Long-term care administrators report 86% of their facilities are not exchanging health information electronically with referring hospitals, physicians, or home health providers (indicating no improvements in data sharing as compared to the 2017 survey). The far majority (96%) of those sharing some records with acute care providers are networked in closed silo health system EHRs with the long-term care centers. “The enormous disconnect between the post-acute world and the rest of the continuum is not correcting as hoped,” Brown says. “Finding ways to improve communications between disparate acute care EHRs and post-acute technology is a pressing problem for detached providers.”
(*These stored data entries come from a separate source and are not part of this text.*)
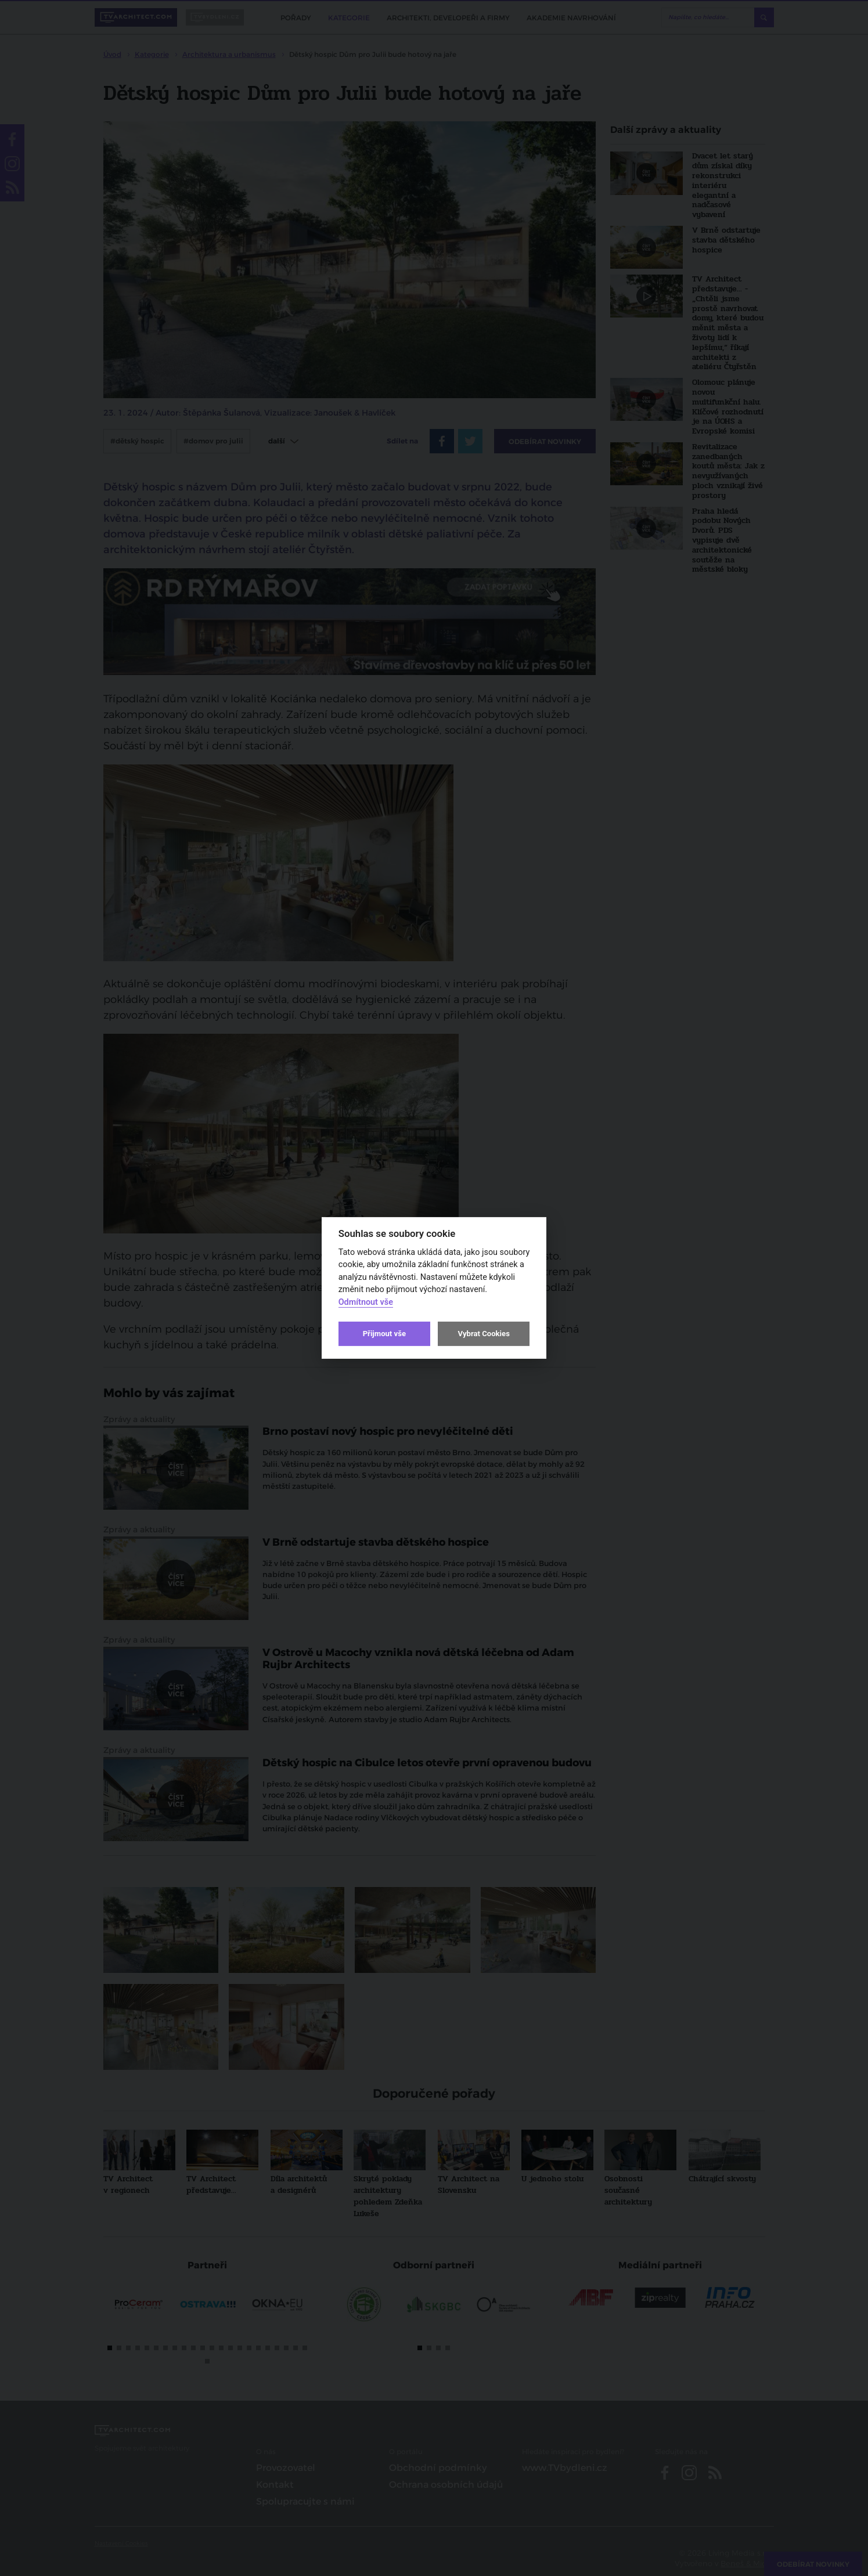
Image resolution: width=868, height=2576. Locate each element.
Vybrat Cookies (483, 1333)
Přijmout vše (384, 1333)
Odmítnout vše (365, 1302)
Value-based care requires data aggregation, provider communications, and analytics. The Black Book study highlights that effective post-acute management requires a multidimensional approach that incorporates connectivity between providers, data analytics, and clearly defined care coordination responsibilities. The benefits include reducing readmissions and allowing providers to interactively manage length of stays in sub-acute settings and monitor discharge.

Only 4% of inpatient long-term care providers reported having the capabilities of data-driven analytics to lower cost of care, reduce unnecessary hospital readmissions, and ensure facilities receive proper reimbursement for the care provided to the patient. It is going to take a willingness to adapt and commit to using technology to confront the challenges ahead, but post-acute organizations admit they are not prepared. “Most long-term care organizations are still stuck in a volume-based mindset,” Brown says. “Integrating evidence-based practices through clinical operations can control rising costs, reduce duplication and other inefficiencies, and position the business to be a successful player in the reforming post-acute continuum.”

Care coordination

Black Book predicted in 2014 that extensive and meaningful interoperability between healthcare providers was at least a decade away. “Long-term care facilities are still excluded from operating in a deeply connected care continuum due to limited resources and communication channels,” Brown says. In Q4 2019, 91% of care managers surveyed acknowledge that hospitals send their most complex patients with the highest morbidity to skilled nursing facilities with virtually no communication channels between the SNF and the acute provider.

“The lack of communication is an extremely expensive problem, especially as hospitals become financially responsible for long-term outcomes and preventable patient readmissions,” Brown says. Black Book predicts remote monitoring and video visits will be the temporary solution to allowing hospitals to track patients after discharge until the post-acute care facilities find ways to afford technology with connectivity.

“It’s clear that the lines between payer and provider are blurring and the expectation is that post-acute healthcare organizations must exist in a world of multiple payment scenarios,” Brown says. The study’s polling shows that 80% of long-term care organizations are struggling to account for care, receive proper reimbursement, manage eligibility, proving medical necessity, and institute strong reimbursement, all of which are mandates as the financial environment evolves and reforms.

Other key survey findings:
• 14% of skilled nursing facilities and residential long-term care centers report daily use of an EHR.
• 72% of post-acute organizations report not having the internal human resources or capital to implement an IT strategy and successfully implement solutions in 2019.
• 77% of executives will attempt non-technological collaborations with VBC partnerships in 2020; 8% are hopeful to use currently available health information exchanges (HIEs) and accountable care organization (ACO) resources as value-based care support.
• 10% of post-acute organizations plan to assess some form of updated workflow and/or data analysis tools in the coming calendar year.
• 4% are evaluating or implementing patient engagement solutions in 2020.